[YOUR GOAL]
In the records, find each line where "Notion" occurs, and copy it.

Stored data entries
▬▬▬▬▬▬

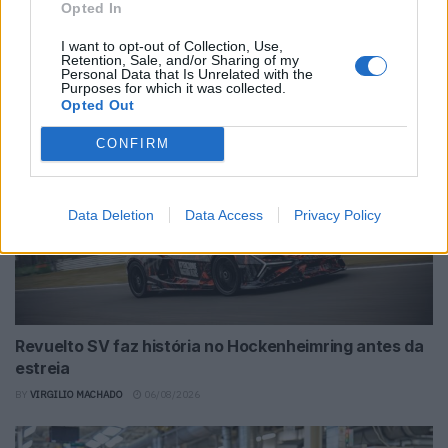
Opted In
Audi criou o Nuvolari em tempo recorde e
promete mais
I want to opt-out of Collection, Use,
Retention, Sale, and/or Sharing of my
BY
VIRGILIO MACHADO
06/08/2026
Personal Data that Is Unrelated with the
Purposes for which it was collected.
Opted Out
CONFIRM
Data Deletion
Data Access
Privacy Policy
Revuelto SV faz história no Hockenheimring antes da
estreia
BY
VIRGILIO MACHADO
06/08/2026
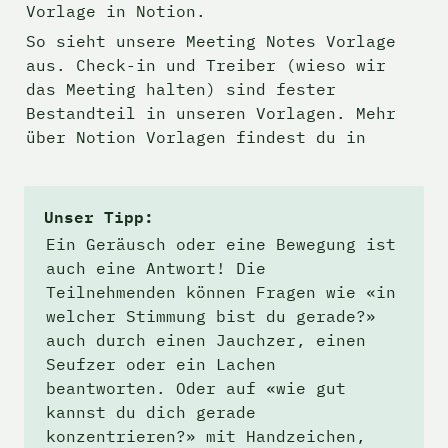
Vorlage in Notion.
So sieht unsere Meeting Notes Vorlage 
aus. Check-in und Treiber (wieso wir 
das Meeting halten) sind fester 
Bestandteil in unseren Vorlagen. Mehr 
über Notion Vorlagen findest du in 
Unser Tipp:
Ein Geräusch oder eine Bewegung ist 
auch eine Antwort! Die 
Teilnehmenden können Fragen wie «in 
welcher Stimmung bist du gerade?» 
auch durch einen Jauchzer, einen 
Seufzer oder ein Lachen 
beantworten. Oder auf «wie gut 
kannst du dich gerade 
konzentrieren?» mit Handzeichen, 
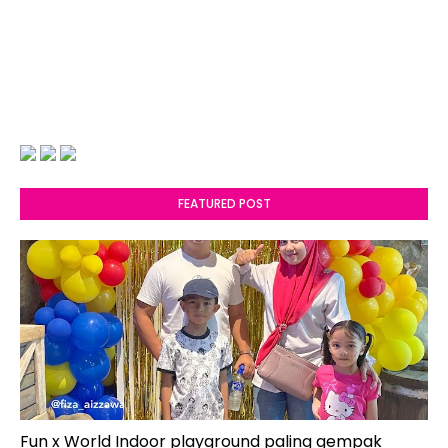
FEATURED POST
Fun x World Indoor playground paling gempak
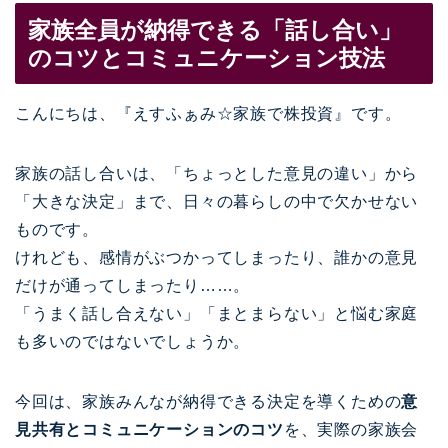
家族全員が納得できる「話し合い」
のコツとコミュニケーション技法
こんにちは、『えすふぁみ☆家族で株投資』です。
家族の話し合いは、「ちょっとした意見の違い」から
「大きな決定」まで、日々の暮らしの中で欠かせない
ものです。
けれども、感情がぶつかってしまったり、誰かの意見
だけが通ってしまったり……。
「うまく話し合えない」「まとまらない」と悩む家庭
も多いのではないでしょうか。
今回は、家族みんなが納得できる決定を導くための
意
見共有とコミュニケーションのコツ
を、実際の家族会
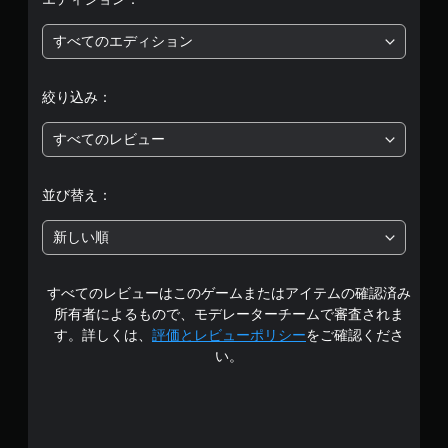
均
評
すべてのエディション
価
絞り込み：
は
すべてのレビュー
5
段
並び替え：
階
新しい順
中
すべてのレビューはこのゲームまたはアイテムの確認済み
の
所有者によるもので、モデレーターチームで審査されま
4
す。詳しくは、
評価とレビューポリシー
をご確認くださ
い。
.
2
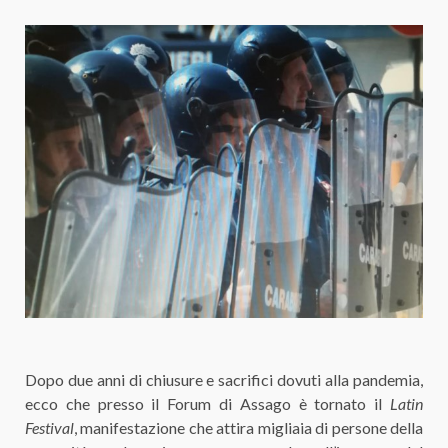
Dopo due anni di chiusure e sacrifici dovuti alla pandemia,
ecco che presso il Forum di Assago è tornato il
Latin
Festival
, manifestazione che attira migliaia di persone della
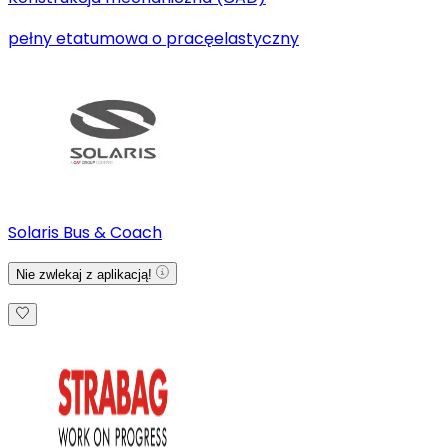
pełny etat
umowa o pracę
elastyczny
Solaris Bus & Coach
Nie zwlekaj z aplikacją!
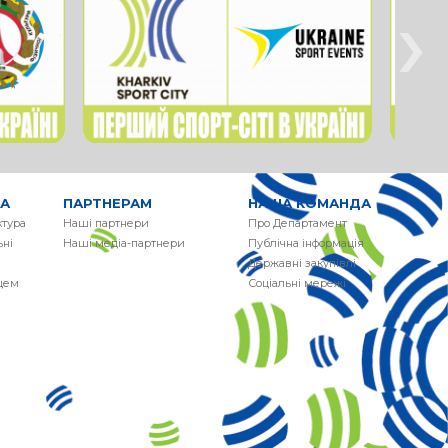
›
РА
ПАРТНЕРАМ
НАША КОМАНДА
ктура
Наші партнери
Про Департамент
ні
Наші медіа-партнери
Публічна інформація
Державні закупівлі
сцем
Соціальні мережі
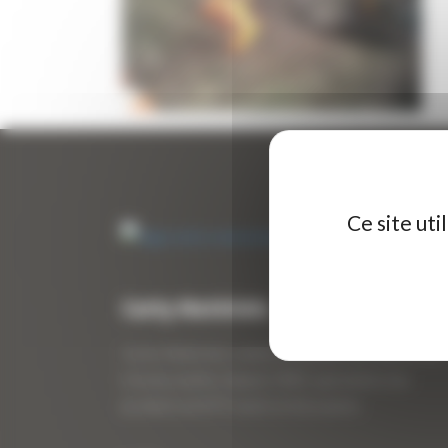
Ce site ut
Curty Matériels
Curty Matériels, vente et location de matériel de
travaux publics depuis 1983, spécialiste des
produits de BTP neufs et d’occasion.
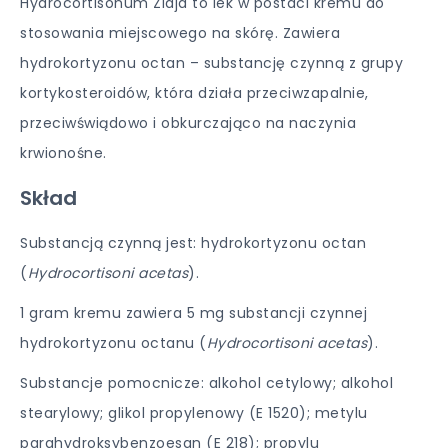
Hydrocortisonum Ziaja to lek w postaci kremu do
stosowania miejscowego na skórę. Zawiera
hydrokortyzonu octan – substancję czynną z grupy
kortykosteroidów, która działa przeciwzapalnie,
przeciwświądowo i obkurczająco na naczynia
krwionośne.
Skład
Substancją czynną jest: hydrokortyzonu octan
(
Hydrocortisoni acetas
).
1 gram kremu zawiera 5 mg substancji czynnej
hydrokortyzonu octanu (
Hydrocortisoni acetas
).
Substancje pomocnicze: alkohol cetylowy; alkohol
stearylowy; glikol propylenowy (E 1520); metylu
parahydroksybenzoesan (E 218); propylu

▬▬▬▬▬▬

[ANSWER SECTION]
Vorlage in Notion.
über Notion Vorlagen findest du in 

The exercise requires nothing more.